Workshop description

Security analysts need to process high velocity and veracious data for early, ideally left of an exploit, detection of cybersecurity events, such as attacks, data-theft, etc. The problem is challenging given the constantly evolving threat landscape. Even with advanced monitoring, sophisticated persistent attackers can spend as many as 146 days in a system before being detected. Existing systems’ lack of unified organizational view causes information flooding and overwhelms a security analyst with false alarms. We need techniques that reduces an analyst’s cognitive load.

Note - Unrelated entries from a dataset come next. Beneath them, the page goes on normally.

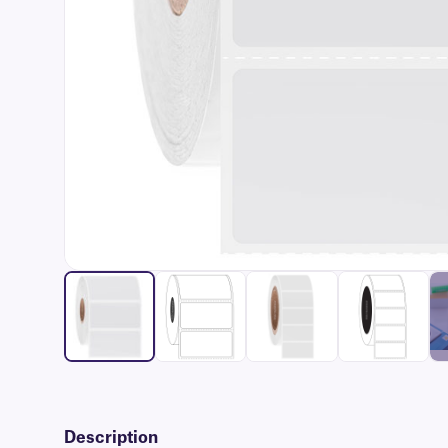
Description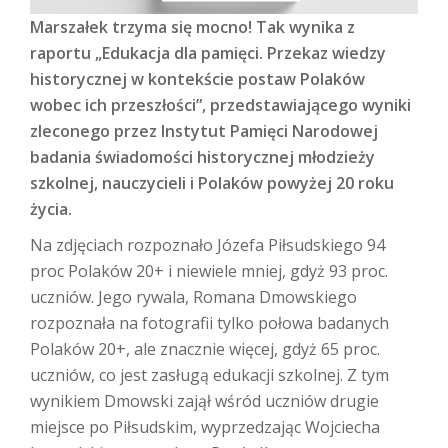
Marszałek trzyma się mocno! Tak wynika z
raportu „Edukacja dla pamięci. Przekaz wiedzy
historycznej w kontekście postaw Polaków
wobec ich przeszłości”, przedstawiającego wyniki
zleconego przez Instytut Pamięci Narodowej
badania świadomości historycznej młodzieży
szkolnej, nauczycieli i Polaków powyżej 20 roku
życia.
Na zdjęciach rozpoznało Józefa Piłsudskiego 94
proc Polaków 20+ i niewiele mniej, gdyż 93 proc.
uczniów. Jego rywala, Romana Dmowskiego
rozpoznała na fotografii tylko połowa badanych
Polaków 20+, ale znacznie więcej, gdyż 65 proc.
uczniów, co jest zasługą edukacji szkolnej. Z tym
wynikiem Dmowski zajął wśród uczniów drugie
miejsce po Piłsudskim, wyprzedzając Wojciecha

Big data crossing the organizational boundary even in mid-sized environments, need to be mined, examined, analyzed to create ‘Analyst Augmentation Systems’ which will aid security analysts in their day to day operations.

This workshop aims to bring together researchers from Cybersecurity and Big Data to help further homeland security’s missions of anticipation, interdiction, prevention, preparedness, and response. We invite submissions in areas (but not limited to) related to knowledge extraction from cybersecurity intelligence big datasets, fast analysis of security datasets for relevant information, and using this knowledge for various cybersecurity activities like early attack detection, mitigation, remediation, and forensics.